Platforms are free to implement their own encoding rules, as long as the public key can be somehow derived from the address. So you may hear about several different encoding mechanisms like BECH32, Base58 and so on. Don’t worry about the technical details. All you need to know is that the key is encoded somewhere in the address. Or the address can easily be derived from the public key, so when a transaction comes it, the receiver can verify that the sender is who they claim to be.
For example, merchants can display the public key at the cash register, usually encoded in some way, e.g. in a QR Code, so that customers can scan it and make payments to that address instantly.
So, in summary, there’s two things you can print on paper : the private and the public key.
Well there’s a also a “third thing” you can print, called mnemonic phrases, but that’s the subject of another article, because it’s a special type of “wallet”. In fact, it’s a wallet that can generate almost an infinite number of addresses.
If you print the private key, then that piece of paper will hold all your treasures.
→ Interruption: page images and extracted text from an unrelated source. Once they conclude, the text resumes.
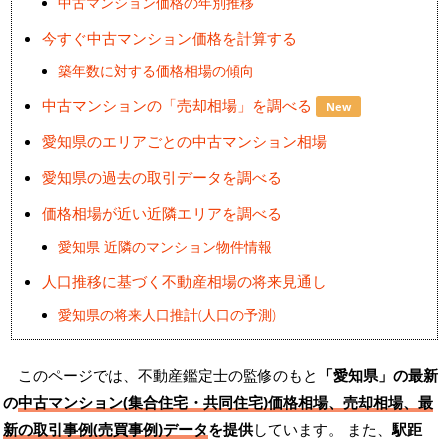
中古マンション価格の年別推移
今すぐ中古マンション価格を計算する
築年数に対する価格相場の傾向
中古マンションの「売却相場」を調べる
New
愛知県のエリアごとの中古マンション相場
愛知県の過去の取引データを調べる
価格相場が近い近隣エリアを調べる
愛知県 近隣のマンション物件情報
人口推移に基づく不動産相場の将来見通し
愛知県の将来人口推計(人口の予測)
このページでは、不動産鑑定士の監修のもと
「愛知県」の最新
の
中古マンション(集合住宅・共同住宅)価格相場、売却相場、最
新の取引事例(売買事例)データ
を提供
しています。 また、
駅距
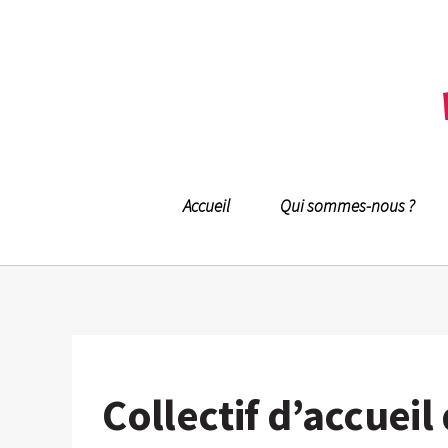
Accueil
Qui sommes-nous ?
Collectif d’accueil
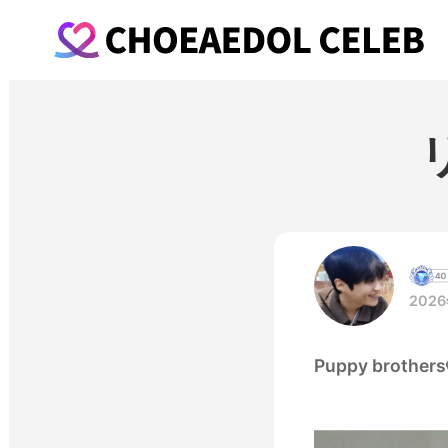
2026
Puppy brothers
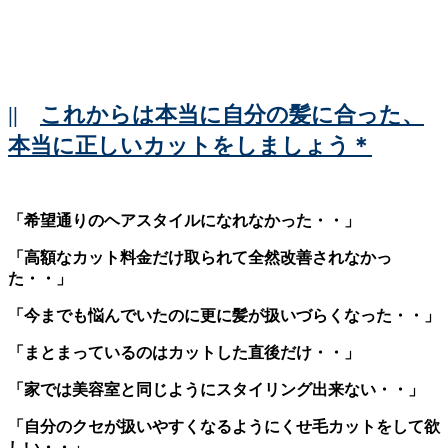
||
これからは本当に自分の髪に合った、
本当に正しいカットをしましょう＊
「希望通りのヘアスタイルになれなかった・・」
「高額なカット料金だけ取られて全然改善されなかっ
た・・」
「今までも悩んでいたのに更に髪が扱いづらくなった・・」
「まとまっているのはカットした直後だけ・・」
「家では美容室と同じようにスタイリング出来ない・・」
「自分のクセが扱いやすくなるようにくせ毛カットをして欲
しい・・」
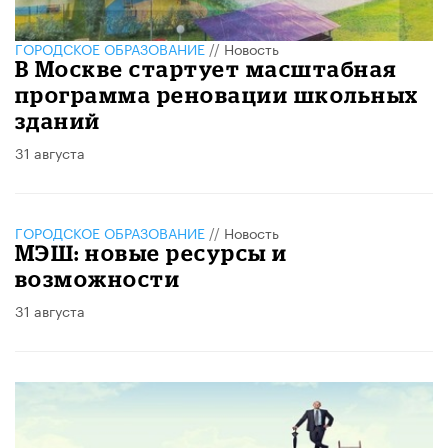
ГОРОДСКОЕ ОБРАЗОВАНИЕ
//
Новость
В Москве стартует масштабная
программа реновации школьных
зданий
31 августа
ГОРОДСКОЕ ОБРАЗОВАНИЕ
//
Новость
МЭШ: новые ресурсы и
возможности
31 августа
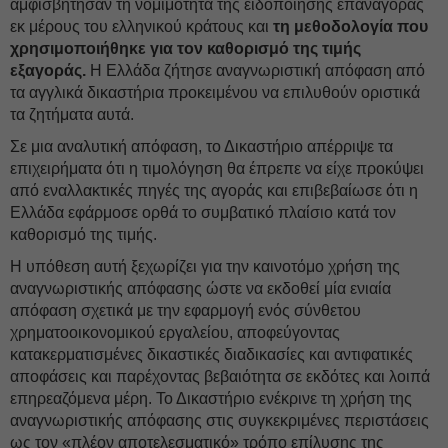
αμφισβήτησαν τη νομιμότητα της ειδοποίησης επαναγοράς
εκ μέρους του ελληνικού κράτους και
τη μεθοδολογία που
χρησιμοποιήθηκε για τον καθορισμό της τιμής
εξαγοράς.
Η Ελλάδα ζήτησε αναγνωριστική απόφαση από
τα αγγλικά δικαστήρια προκειμένου να επιλυθούν οριστικά
τα ζητήματα αυτά.
Σε μια αναλυτική απόφαση, το Δικαστήριο απέρριψε τα
επιχειρήματα ότι η τιμολόγηση θα έπρεπε να είχε προκύψει
από εναλλακτικές πηγές της αγοράς και επιβεβαίωσε ότι η
Ελλάδα εφάρμοσε ορθά το συμβατικό πλαίσιο κατά τον
καθορισμό της τιμής.
Η υπόθεση αυτή ξεχωρίζει για την καινοτόμο χρήση της
αναγνωριστικής απόφασης ώστε να εκδοθεί μία ενιαία
απόφαση σχετικά με την εφαρμογή ενός σύνθετου
χρηματοοικονομικού εργαλείου, αποφεύγοντας
κατακερματισμένες δικαστικές διαδικασίες και αντιφατικές
αποφάσεις και παρέχοντας βεβαιότητα σε εκδότες και λοιπά
επηρεαζόμενα μέρη. Το Δικαστήριο ενέκρινε τη χρήση της
αναγνωριστικής απόφασης στις συγκεκριμένες περιστάσεις
ως τον «πλέον αποτελεσματικό» τρόπο επίλυσης της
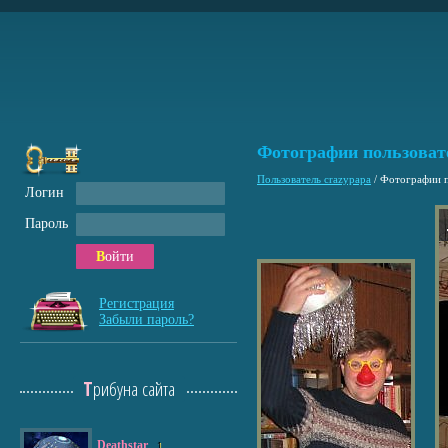
Фотографии пользоват
Пользователь crazypapa
/
Фотографии п
Логин
Пароль
Войти
Регистрация
Забыли пароль?
Трибуна сайта
Deathstar
1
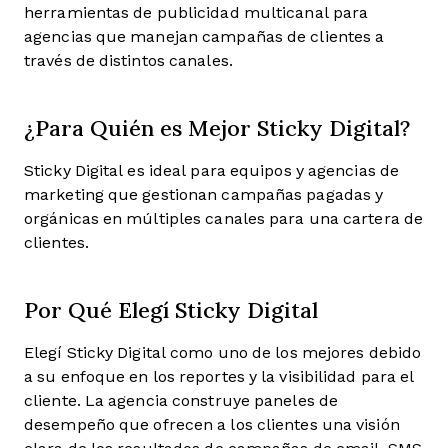
herramientas de publicidad multicanal para
agencias que manejan campañas de clientes a
través de distintos canales.
¿Para Quién es Mejor Sticky Digital?
Sticky Digital es ideal para equipos y agencias de
marketing que gestionan campañas pagadas y
orgánicas en múltiples canales para una cartera de
clientes.
Por Qué Elegí Sticky Digital
Elegí Sticky Digital como uno de los mejores debido
a su enfoque en los reportes y la visibilidad para el
cliente. La agencia construye paneles de
desempeño que ofrecen a los clientes una visión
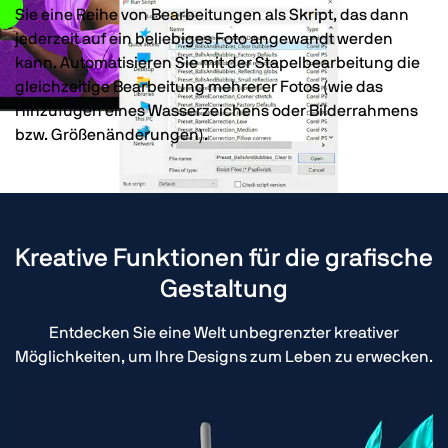
Sie eine Reihe von Bearbeitungen als Skript, das dann
jederzeit auf ein beliebiges Foto angewandt werden
kann. Automatisieren Sie mit der Stapelbearbeitung die
gleichzeitige Bearbeitung mehrerer Fotos (wie das
Hinzufügen eines Wasserzeichens oder Bilderrahmens
bzw. Größenänderungen).
Kreative Funktionen für die grafische
Gestaltung
Entdecken Sie eine Welt unbegrenzter kreativer
Möglichkeiten, um Ihre Designs zum Leben zu erwecken.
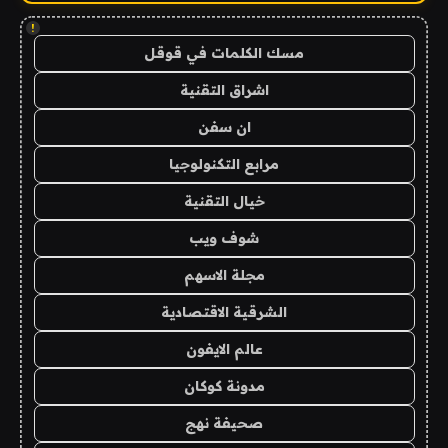
!
مسك الكلمات في قوقل
اشراق التقنية
ان سفن
مرابع التكنولوجيا
خيال التقنية
شوف ويب
مجلة الاسهم
الشرقية الاقتصادية
عالم الايفون
مدونة كوكان
صحيفة نهج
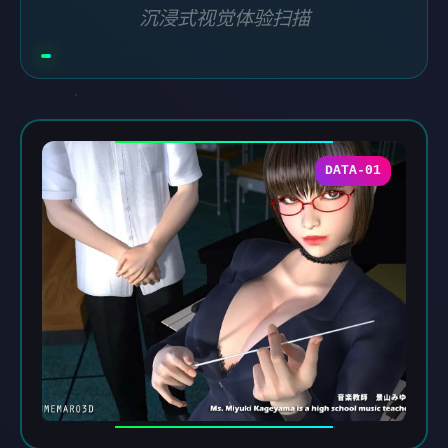
沉浸式视觉体验扫描
DATA-01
So you must take special care to keep it in the safest place possible.
There’s nothing wrong with them, as long as you understand how they work.
Like we mentioned just now, a paper wallet is simply ONE private key printed on a piece of paper.
One private key is matched by exactly one, and only one, public key. One public key means, for all practical purposes, one single address.
So, in short, one private key means one address. And that’s the “problem” with paper wallets – they can’t be used to generate change, AKA return, addresses.
Let’s use a practical example to see how this can be a problem.
You’re buying a Lambo using part of the balance in a paper wallet. You load your Bitcoin private key into a modern wallet and send the funds to a hot wallet.
What happens during this first transfer is determined by how this “modern” wallet is implemented!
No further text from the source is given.